→ **Data for this task**
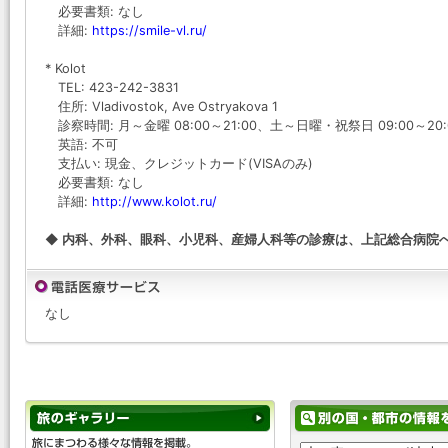
必要書類: なし
詳細:
https://smile-vl.ru/
* Kolot
TEL: 423-242-3831
住所: Vladivostok, Ave Ostryakova 1
診察時間: 月～金曜 08:00～21:00、土～日曜・祝祭日 09:00
英語: 不可
支払い: 現金、クレジットカード(VISAのみ)
必要書類: なし
詳細:
http://www.kolot.ru/
◆ 内科、外科、眼科、小児科、産婦人科等の診療は、上記総合病院
なし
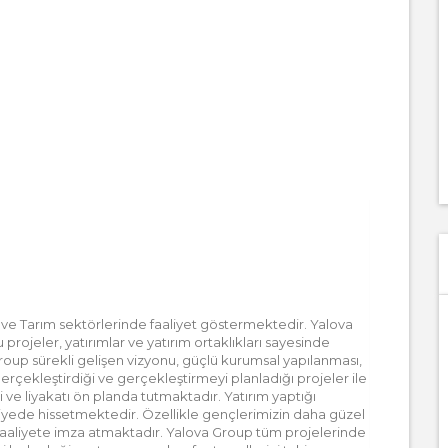
ve Tarım sektörlerinde faaliyet göstermektedir. Yalova
jeler, yatırımlar ve yatırım ortaklıkları sayesinde
oup sürekli gelişen vizyonu, güçlü kurumsal yapılanması,
, gerçekleştirdiği ve gerçekleştirmeyi planladığı projeler ile
e liyakatı ön planda tutmaktadır. Yatırım yaptığı
iyede hissetmektedir. Özellikle gençlerimizin daha güzel
ok faaliyete imza atmaktadır. Yalova Group tüm projelerinde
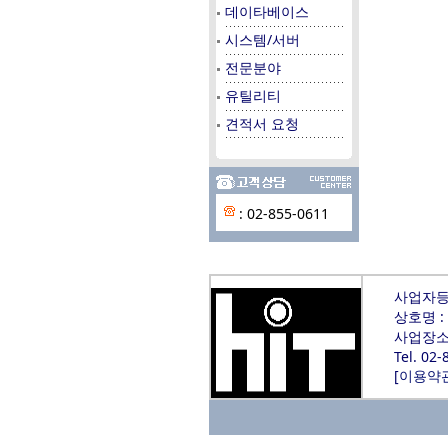
데이타베이스
시스템/서버
전문분야
유틸리티
견적서 요청
: 02-855-0611
사업자등록
상호명 :
사업장소재
Tel. 02
[
이용약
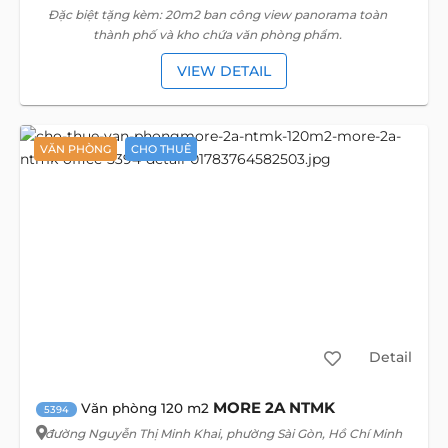
Đặc biệt tặng kèm: 20m2 ban công view panorama toàn
thành phố và kho chứa văn phòng phẩm.
VIEW DETAIL
VĂN PHÒNG
CHO THUÊ
Detail
MORE 2A NTMK
Văn phòng 120 m2
5394
đường Nguyễn Thị Minh Khai
, phường Sài Gòn, Hồ Chí Minh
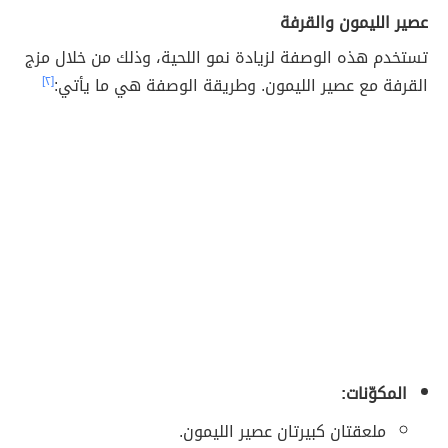
عصير الليمون والقرفة
تستخدم هذه الوصفة لزيادة نمو اللحية، وذلك من خلال مزج
القرفة مع عصير الليمون. وطريقة الوصفة هي ما يأتي:
[٢]
المكوّنات:
ملعقتان كبيرتان عصير الليمون.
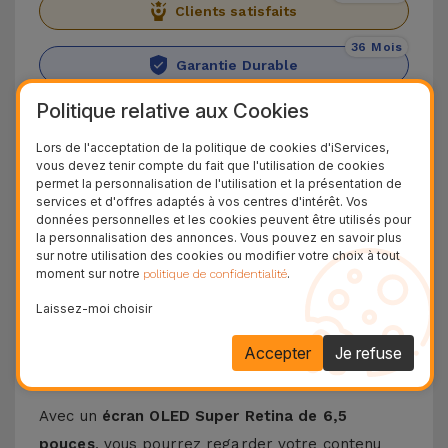
Clients satisfaits
36 Mois
Garantie Durable
24H
Politique relative aux Cookies
Livraison Gratuite
Lors de l'acceptation de la politique de cookies d'iServices,
vous devez tenir compte du fait que l'utilisation de cookies
Découvrez l'iPhone 11 Pro Max
permet la personnalisation de l'utilisation et la présentation de
services et d'offres adaptés à vos centres d'intérêt. Vos
L'
iPhone 11 Pro Max
est le haut de gamme
données personnelles et les cookies peuvent être utilisés pour
la personnalisation des annonces. Vous pouvez en savoir plus
d'Apple pour 2019. Avec un
puissant capteur
sur notre utilisation des cookies ou modifier votre choix à tout
triple caméra de 12 MP
, cet appareil a mis sur le
moment sur notre
.
politique de confidentialité
marché l'un des meilleurs appareils pour la
Laissez-moi choisir
photographie de nuit.
Accepter
Je refuse
Plus de détails sur l'iPhone 11 Pro Max
Avec un
écran OLED Super Retina de 6,5
pouces
, vous pourrez regarder votre contenu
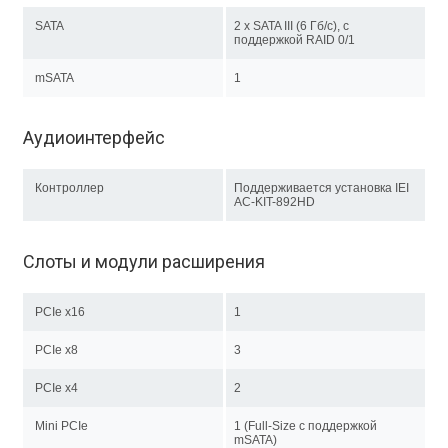
SATA
2 x SATA III (6 Гб/с), с
поддержкой RAID 0/1
mSATA
1
Аудиоинтерфейс
Контроллер
Поддерживается установка IEI
AC-KIT-892HD
Слоты и модули расширения
PCIe x16
1
PCIe x8
3
PCIe x4
2
Mini PCIe
1 (Full-Size c поддержкой
mSATA)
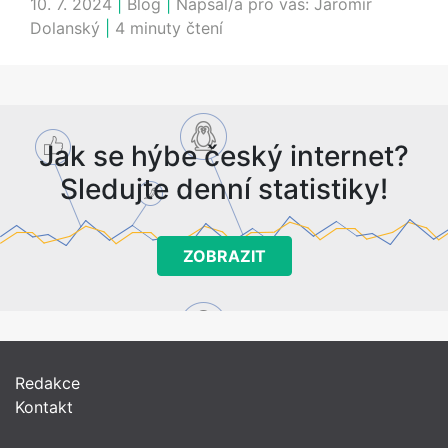
10. 7. 2024
|
Blog
|
Napsal/a pro vás:
Jaromír
Dolanský
|
4 minuty čtení
Jak se hýbe český internet?
Sledujte denní statistiky!
ZOBRAZIT
Redakce
Kontakt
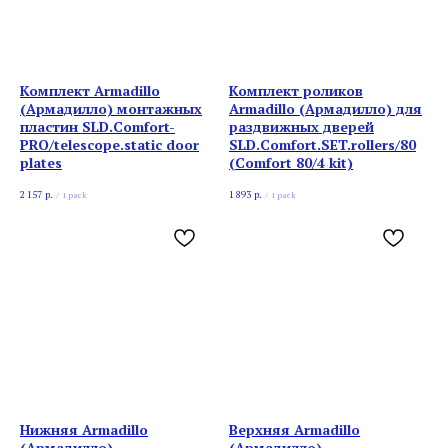
Комплект Armadillo
Комплект роликов
(Армадилло) монтажных
Armadillo (Армадилло) для
пластин SLD.Comfort-
раздвижных дверей
PRO/telescope.static door
SLD.Comfort.SET.rollers/80
plates
(Comfort 80/4 kit)
2 157
р.
1 893
р.
/
1 pack
/
1 pack
Нижняя Armadillo
Верхняя Armadillo
(Армадилло)
(Армадилло)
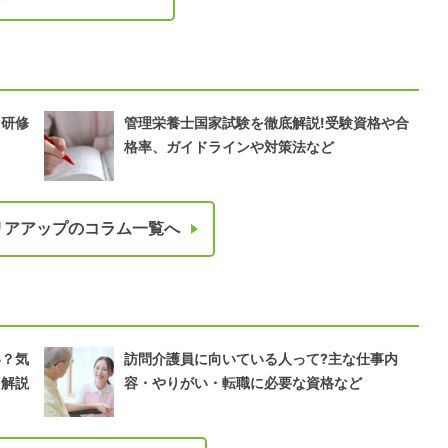
・研修
管理栄養士国家試験を徹底解説!受験資格や合
格率、ガイドラインや対策法など
リアアップのコラム一覧へ
い？気
訪問介護員に向いている人って?主な仕事内
を解説
容・やりがい・転職に必要な資格など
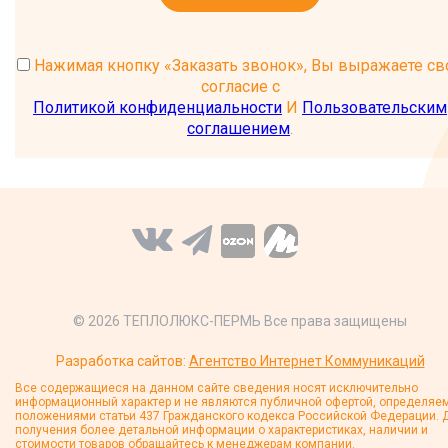
Нажимая кнопку «Заказать звонок», Вы выражаете св
согласие с
Политикой конфиденциальности
И
Пользовательским
соглашением
.
© 2026 ТЕПЛОЛЮКС-ПЕРМЬ Все права защищены
Разработка сайтов:
Агентство Интернет Коммуникаций
Все содержащиеся на данном сайте сведения носят исключительно
информационный характер и не являются публичной офертой, определяе
положениями статьи 437 Гражданского кодекса Российской Федерации. 
получения более детальной информации о характеристиках, наличии и
стоимости товаров обращайтесь к менеджерам компании.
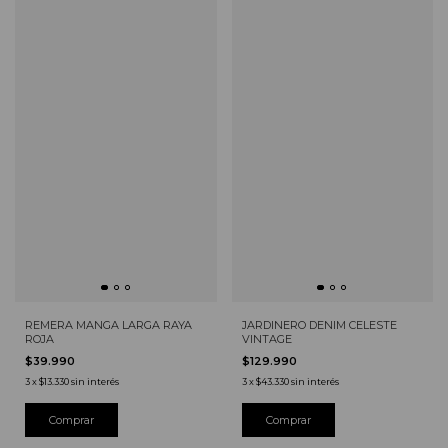
JARDINERO DENIM CELESTE
REMERA MANGA LARGA RAYA
VINTAGE
ROJA
$129.990
$39.990
3
x
$43.330
sin interés
3
x
$13.330
sin interés
Comprar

→ **Your task**
Show each line of the material that includes the string "Armadillo" by copying it.

→ **Reply to the exercise**
Комплект Armadillo
Armadillo (Армадилло) для
Нижняя Armadillo
Верхняя Armadillo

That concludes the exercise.